Task objective: Whatever precedes the line containing "Add to cart" is not copied; that line and every line after it through the final one below are copied exactly, except pictures.

Source records:
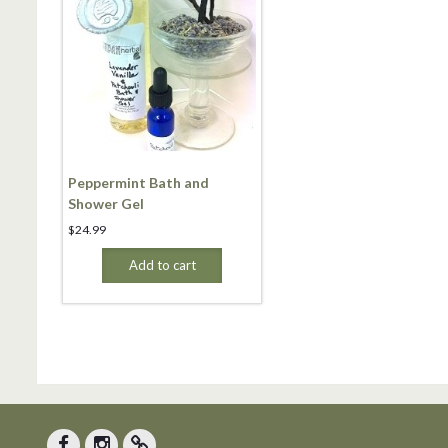
Peppermint Bath and
Shower Gel
$
24.99
Add to cart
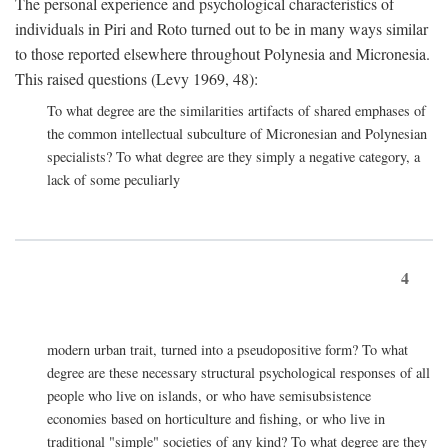
The personal experience and psychological characteristics of
individuals in Piri and Roto turned out to be in many ways similar
to those reported elsewhere throughout Polynesia and Micronesia.
This raised questions (Levy 1969, 48):
To what degree are the similarities artifacts of shared emphases of
the common intellectual subculture of Micronesian and Polynesian
specialists? To what degree are they simply a negative category, a
lack of some peculiarly
4
modern urban trait, turned into a pseudopositive form? To what
degree are these necessary structural psychological responses of all
people who live on islands, or who have semisubsistence
economies based on horticulture and fishing, or who live in
traditional "simple" societies of any kind? To what degree are they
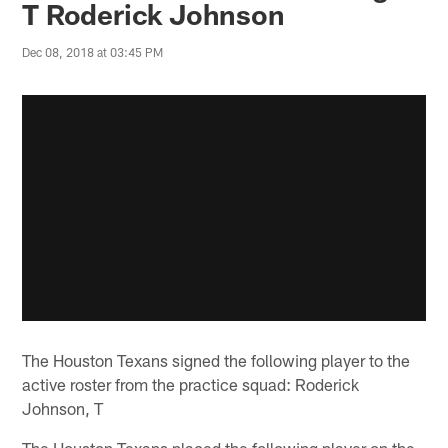
T Roderick Johnson
Dec 08, 2018 at 03:45 PM
The Houston Texans signed the following player to the
active roster from the practice squad: Roderick
Johnson, T
The Houston Texans placed the following player on the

Solution for this exercise:
Add to cart
The personal experience and psychological characteristics of
individuals in Piri and Roto turned out to be in many ways similar
to those reported elsewhere throughout Polynesia and Micronesia.
This raised questions (Levy 1969, 48):
To what degree are the similarities artifacts of shared emphases of
the common intellectual subculture of Micronesian and Polynesian
specialists? To what degree are they simply a negative category, a
lack of some peculiarly
4
modern urban trait, turned into a pseudopositive form? To what
degree are these necessary structural psychological responses of all
people who live on islands, or who have semisubsistence
economies based on horticulture and fishing, or who live in
traditional "simple" societies of any kind? To what degree are they
T Roderick Johnson
Dec 08, 2018 at 03:45 PM
The Houston Texans signed the following player to the
active roster from the practice squad: Roderick
Johnson, T
The Houston Texans placed the following player on the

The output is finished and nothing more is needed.